Eigentlich sind es nur Landtagswahlen

Die Verlierer stehen bereits fest: Es sind die Regierungsparteien, die Einheitsfront von CDU und SPD sowie den Grünen. Der echte Verlierer jedoch ist das Volk, der Bürger.

Ein Kommentar von Hagen Ernst

Denn eigentlich sind heute Landtagswahlen. Die Frage ist also, wem trauen Sie zu, ihr Land zu regieren, ihr Land weiterzuentwickeln. Und Ihr Land ist eben nicht die BRD – sondern BaWü, RhlPf, Sachsen-Anhalt.

Und doch ist es heute eine Wahl über die Bundespolitik, eine Wahl der Entscheidung – für die Bundesrepublik Deutschland.

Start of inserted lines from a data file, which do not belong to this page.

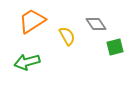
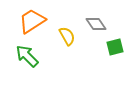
green arrow: moved 6 px up; rotated 60 degrees clockwise
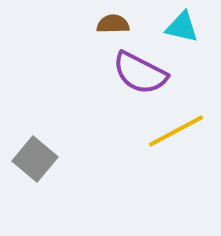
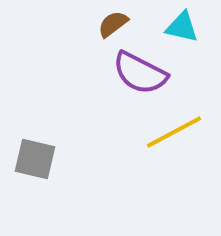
brown semicircle: rotated 36 degrees counterclockwise
yellow line: moved 2 px left, 1 px down
gray square: rotated 27 degrees counterclockwise
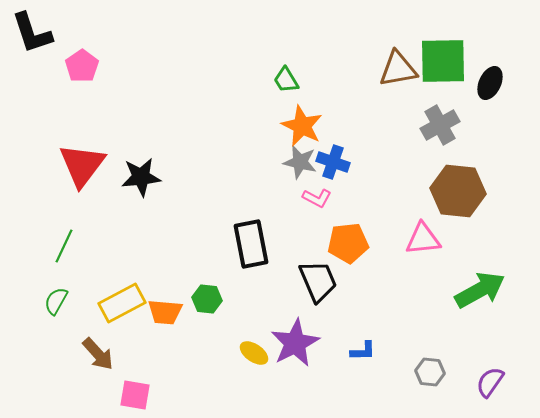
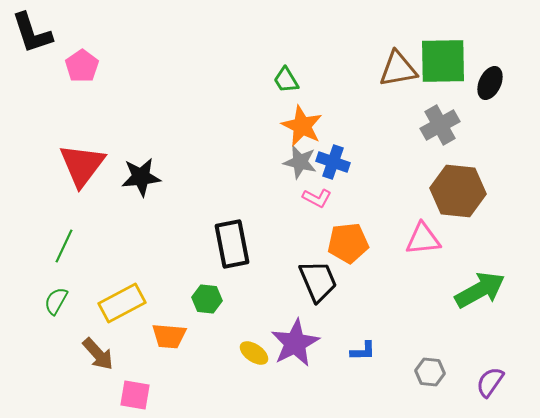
black rectangle: moved 19 px left
orange trapezoid: moved 4 px right, 24 px down
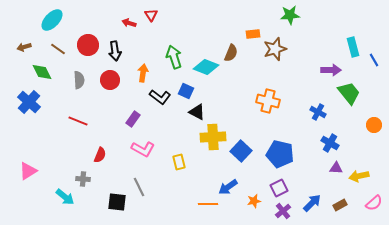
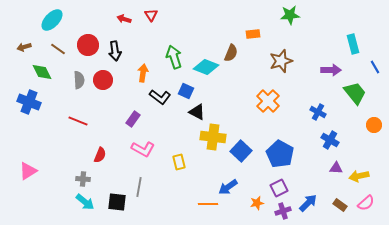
red arrow at (129, 23): moved 5 px left, 4 px up
cyan rectangle at (353, 47): moved 3 px up
brown star at (275, 49): moved 6 px right, 12 px down
blue line at (374, 60): moved 1 px right, 7 px down
red circle at (110, 80): moved 7 px left
green trapezoid at (349, 93): moved 6 px right
orange cross at (268, 101): rotated 30 degrees clockwise
blue cross at (29, 102): rotated 20 degrees counterclockwise
yellow cross at (213, 137): rotated 10 degrees clockwise
blue cross at (330, 143): moved 3 px up
blue pentagon at (280, 154): rotated 16 degrees clockwise
gray line at (139, 187): rotated 36 degrees clockwise
cyan arrow at (65, 197): moved 20 px right, 5 px down
orange star at (254, 201): moved 3 px right, 2 px down
blue arrow at (312, 203): moved 4 px left
pink semicircle at (374, 203): moved 8 px left
brown rectangle at (340, 205): rotated 64 degrees clockwise
purple cross at (283, 211): rotated 21 degrees clockwise
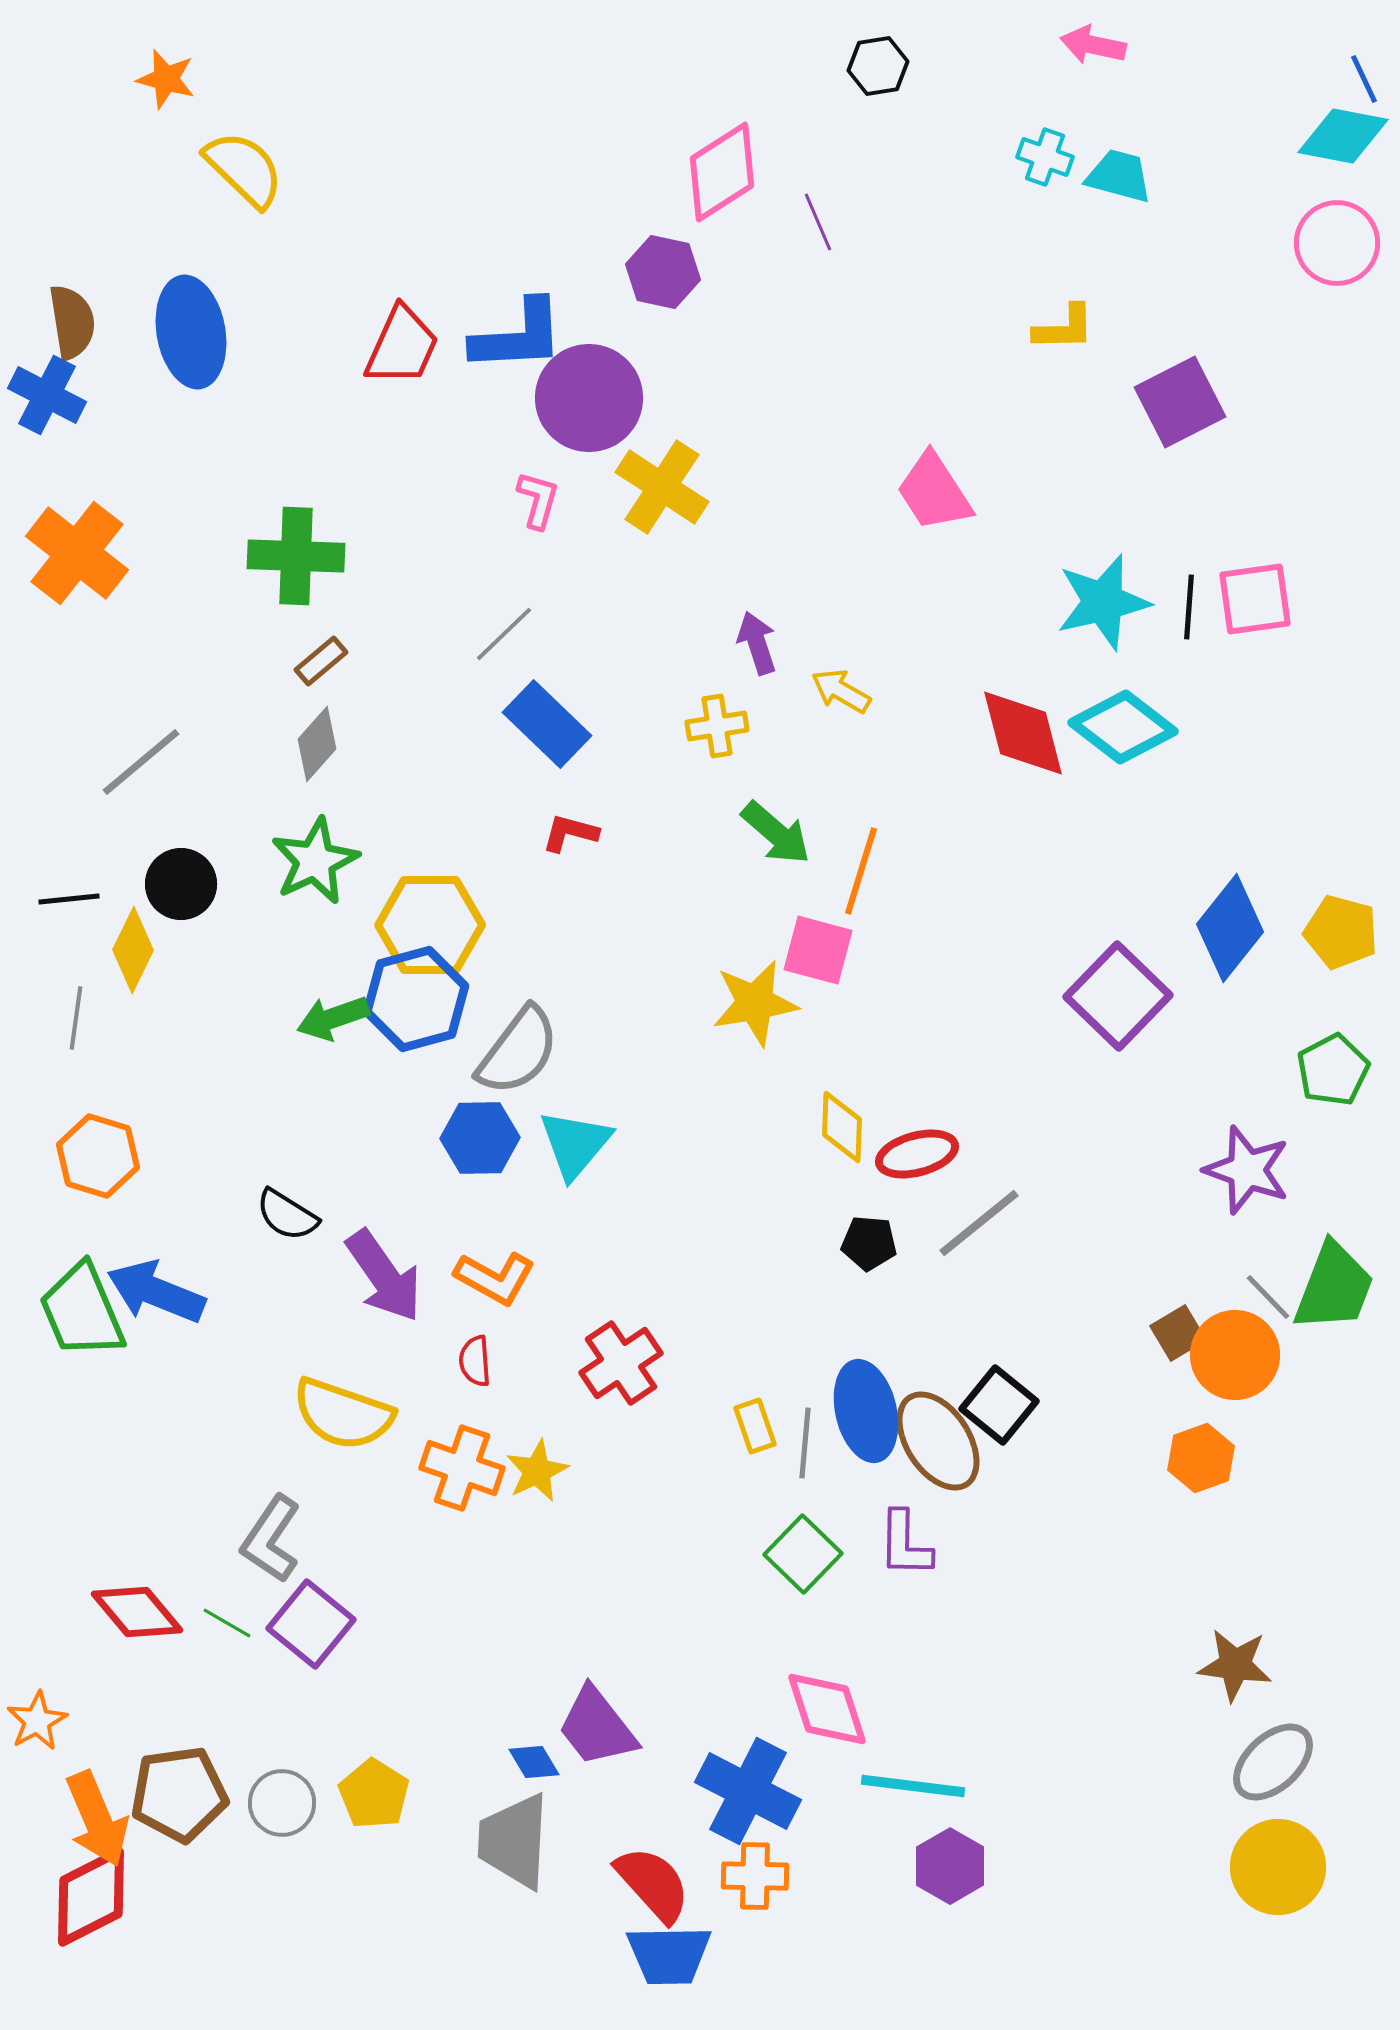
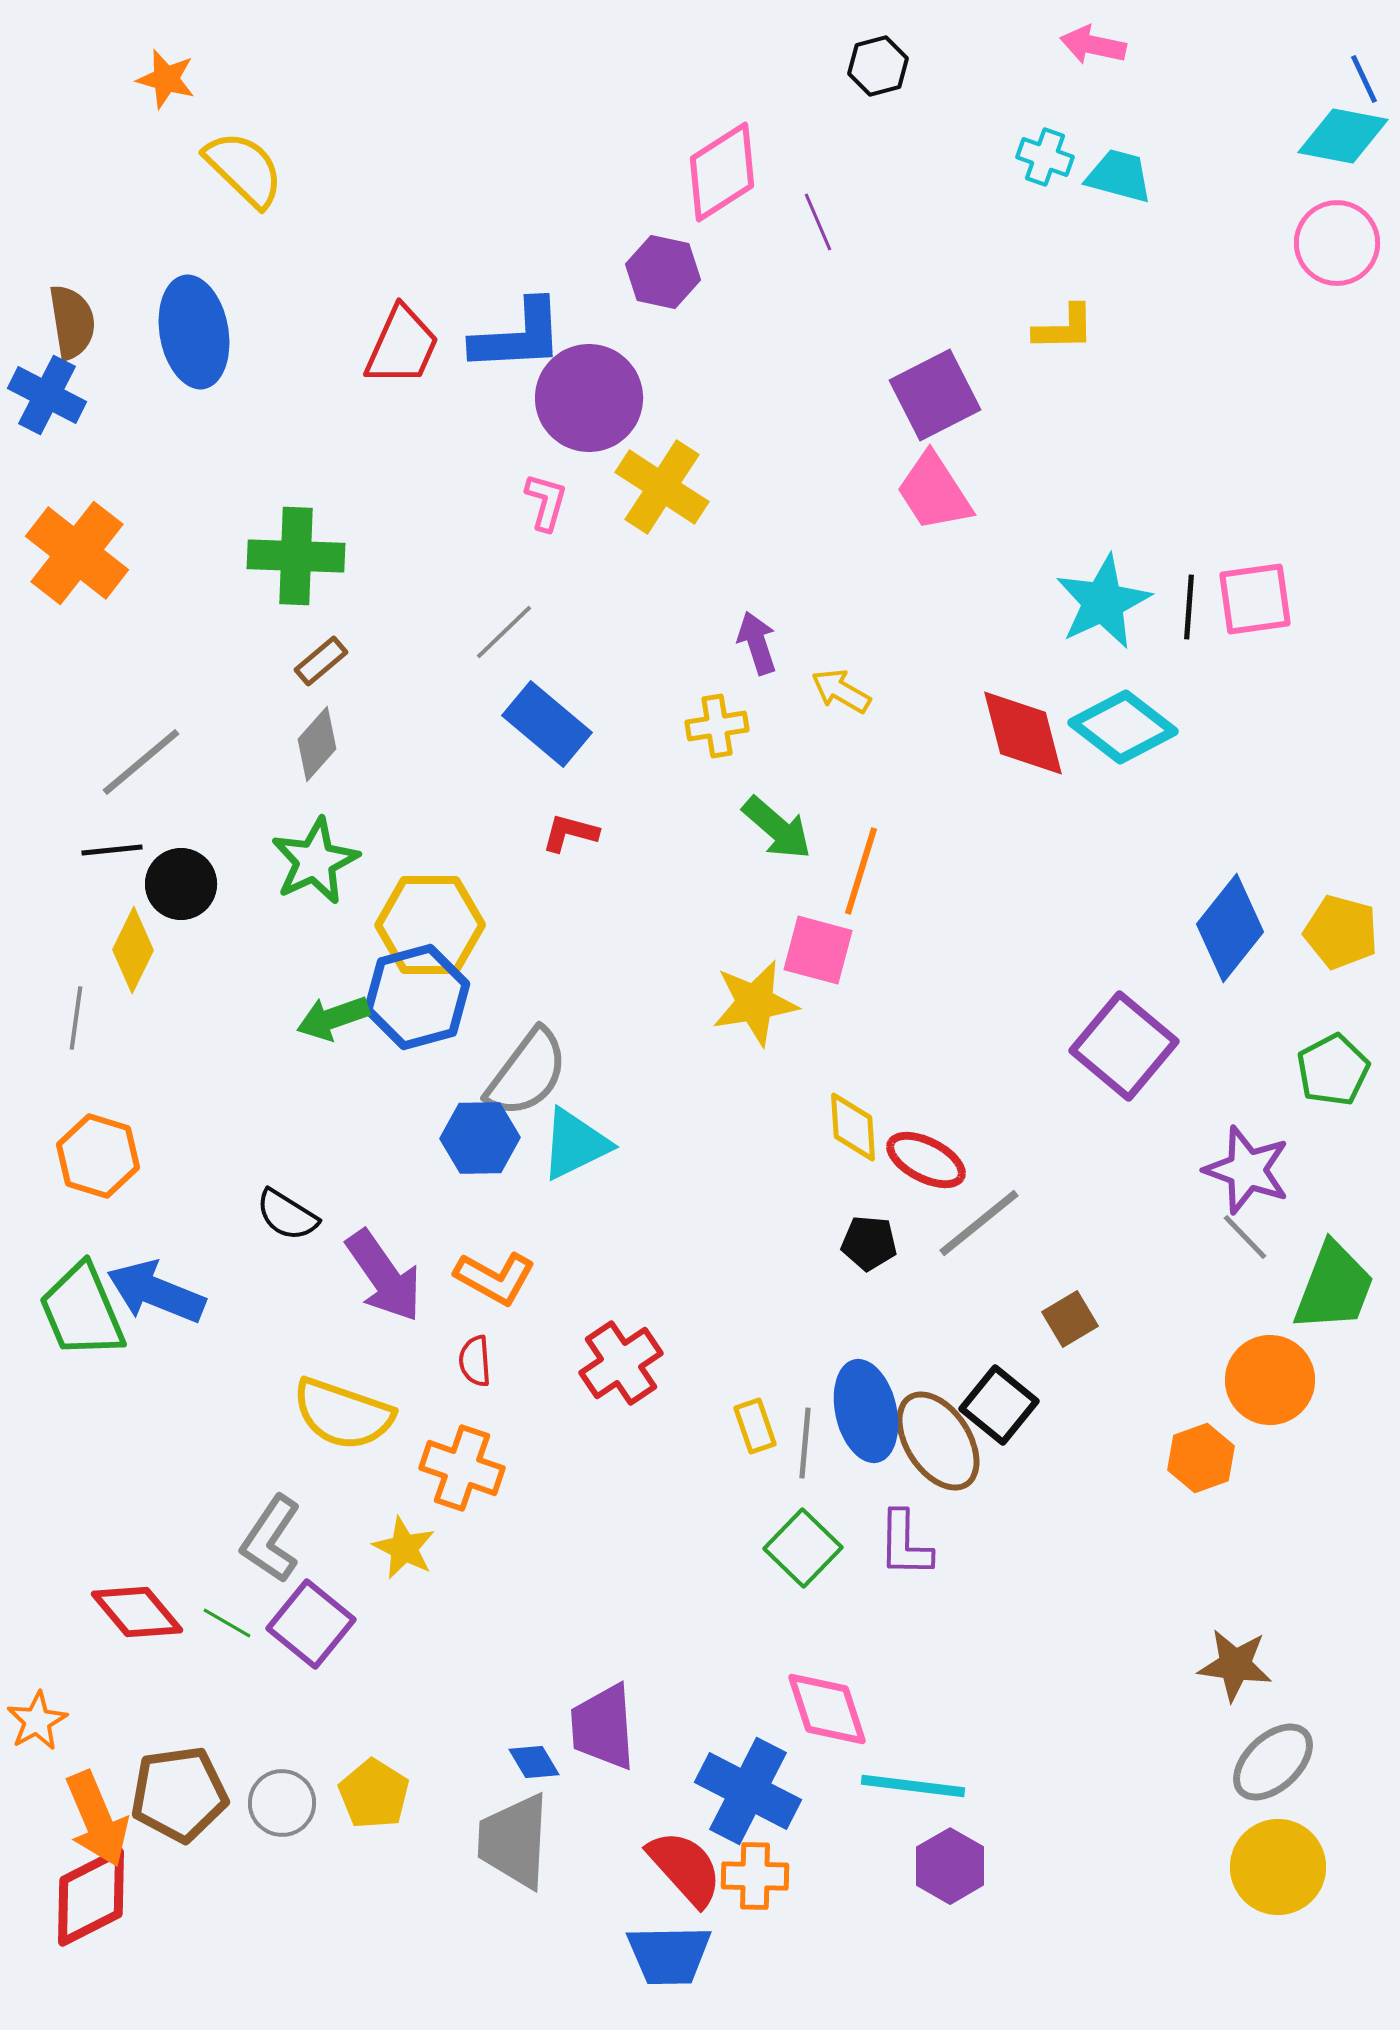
black hexagon at (878, 66): rotated 6 degrees counterclockwise
blue ellipse at (191, 332): moved 3 px right
purple square at (1180, 402): moved 245 px left, 7 px up
pink L-shape at (538, 500): moved 8 px right, 2 px down
cyan star at (1103, 602): rotated 12 degrees counterclockwise
gray line at (504, 634): moved 2 px up
blue rectangle at (547, 724): rotated 4 degrees counterclockwise
green arrow at (776, 833): moved 1 px right, 5 px up
black line at (69, 899): moved 43 px right, 49 px up
purple square at (1118, 996): moved 6 px right, 50 px down; rotated 4 degrees counterclockwise
blue hexagon at (416, 999): moved 1 px right, 2 px up
gray semicircle at (518, 1051): moved 9 px right, 22 px down
yellow diamond at (842, 1127): moved 11 px right; rotated 6 degrees counterclockwise
cyan triangle at (575, 1144): rotated 24 degrees clockwise
red ellipse at (917, 1154): moved 9 px right, 6 px down; rotated 42 degrees clockwise
gray line at (1268, 1297): moved 23 px left, 60 px up
brown square at (1178, 1333): moved 108 px left, 14 px up
orange circle at (1235, 1355): moved 35 px right, 25 px down
yellow star at (537, 1471): moved 133 px left, 77 px down; rotated 20 degrees counterclockwise
green square at (803, 1554): moved 6 px up
purple trapezoid at (597, 1727): moved 6 px right; rotated 34 degrees clockwise
red semicircle at (653, 1884): moved 32 px right, 16 px up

Dies liegt zum einen an den Medien, die die Gefahr nicht in der Landespolitik sagen, sondern in der AfD, wie vor wenigen Jahren noch in der Linken (PDS) oder den Grünen (Bündnis 90).

Zum anderen aber auch, an der Landespolitik. Die Länder trauen sich nicht mehr ihrem Bund die Leviten zu lesen. Stattdessen gibt es ein Heucheln mit der Macht. Denn jeder Landespolitiker hört (und pariert) auf seine Bundespartei. Jedes Land gibt sich in die totale Abhängigkeit des Bundes. Kein Land darf Grenzen selber sichern oder Entscheidungen zur Asylpolitik treffen. Nur zahlen dürfen sie.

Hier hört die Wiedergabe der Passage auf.